Exercise description: Your answer should be the lines below from the one holding "What People Say" through the one holding "solemn space dedicated to honoring and", copied exactly and with nothing else.

---+---

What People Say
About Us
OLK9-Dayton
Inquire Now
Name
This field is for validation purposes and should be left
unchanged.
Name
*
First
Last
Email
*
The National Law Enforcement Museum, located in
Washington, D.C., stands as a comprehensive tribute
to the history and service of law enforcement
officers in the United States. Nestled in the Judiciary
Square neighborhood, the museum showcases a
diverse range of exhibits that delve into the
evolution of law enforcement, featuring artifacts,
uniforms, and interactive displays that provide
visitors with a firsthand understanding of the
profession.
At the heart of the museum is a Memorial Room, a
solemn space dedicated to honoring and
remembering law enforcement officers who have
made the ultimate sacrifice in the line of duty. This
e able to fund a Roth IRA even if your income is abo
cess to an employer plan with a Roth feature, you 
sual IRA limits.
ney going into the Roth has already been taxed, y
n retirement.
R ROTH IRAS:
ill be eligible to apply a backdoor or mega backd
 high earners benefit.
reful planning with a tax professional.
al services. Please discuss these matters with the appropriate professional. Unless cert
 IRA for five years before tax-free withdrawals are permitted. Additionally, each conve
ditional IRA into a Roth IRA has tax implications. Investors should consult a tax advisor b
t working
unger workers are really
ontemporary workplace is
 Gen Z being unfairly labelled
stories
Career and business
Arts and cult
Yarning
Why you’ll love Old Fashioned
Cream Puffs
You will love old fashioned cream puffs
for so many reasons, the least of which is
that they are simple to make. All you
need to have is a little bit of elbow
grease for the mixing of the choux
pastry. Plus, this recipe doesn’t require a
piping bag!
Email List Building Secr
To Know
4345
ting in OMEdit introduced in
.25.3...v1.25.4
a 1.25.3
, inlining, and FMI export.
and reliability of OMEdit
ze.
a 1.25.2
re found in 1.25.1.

---+---

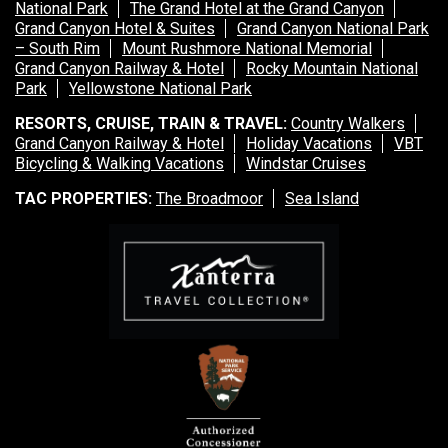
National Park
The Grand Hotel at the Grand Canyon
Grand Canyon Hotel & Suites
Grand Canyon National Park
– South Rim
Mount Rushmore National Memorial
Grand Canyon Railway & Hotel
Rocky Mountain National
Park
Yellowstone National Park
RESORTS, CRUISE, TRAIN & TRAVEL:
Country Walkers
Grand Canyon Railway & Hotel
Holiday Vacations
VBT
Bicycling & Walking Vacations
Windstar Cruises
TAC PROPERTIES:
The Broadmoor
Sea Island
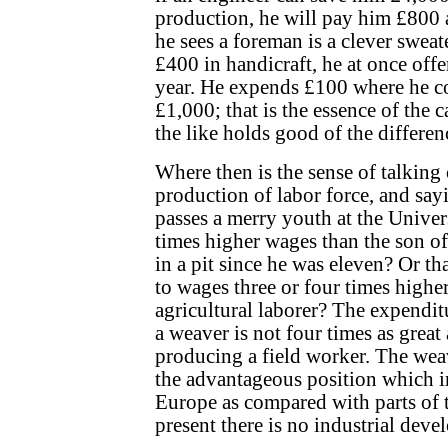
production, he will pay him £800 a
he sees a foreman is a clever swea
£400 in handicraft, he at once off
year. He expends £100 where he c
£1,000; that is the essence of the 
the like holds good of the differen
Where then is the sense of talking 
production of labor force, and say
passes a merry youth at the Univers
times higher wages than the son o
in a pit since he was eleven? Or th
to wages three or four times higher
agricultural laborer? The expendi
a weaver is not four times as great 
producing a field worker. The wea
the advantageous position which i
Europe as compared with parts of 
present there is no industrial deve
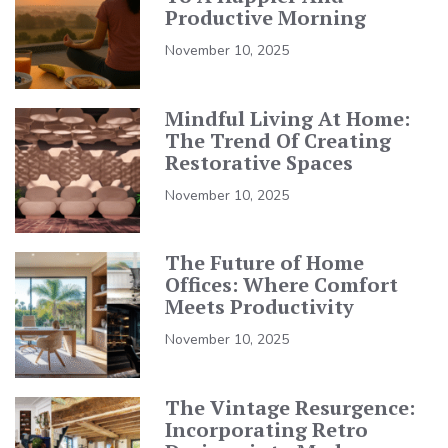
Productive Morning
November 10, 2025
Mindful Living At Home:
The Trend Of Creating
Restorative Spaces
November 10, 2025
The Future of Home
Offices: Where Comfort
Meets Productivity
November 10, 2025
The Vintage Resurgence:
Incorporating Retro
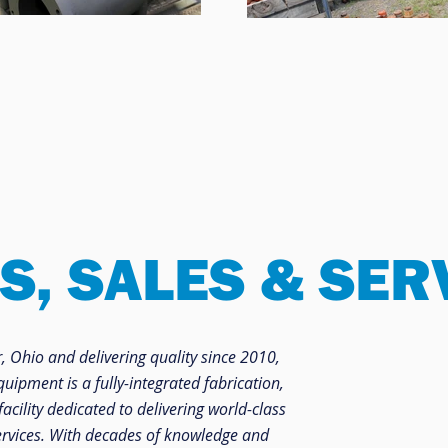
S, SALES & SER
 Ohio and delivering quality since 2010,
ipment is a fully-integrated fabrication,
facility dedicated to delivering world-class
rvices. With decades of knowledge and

---+---

Task response:
What People Say
About Us
OLK9-Dayton
Inquire Now
Name
This field is for validation purposes and should be left
unchanged.
Name
*
First
Last
Email
*
The National Law Enforcement Museum, located in
Washington, D.C., stands as a comprehensive tribute
to the history and service of law enforcement
officers in the United States. Nestled in the Judiciary
Square neighborhood, the museum showcases a
diverse range of exhibits that delve into the
evolution of law enforcement, featuring artifacts,
uniforms, and interactive displays that provide
visitors with a firsthand understanding of the
profession.
At the heart of the museum is a Memorial Room, a
solemn space dedicated to honoring and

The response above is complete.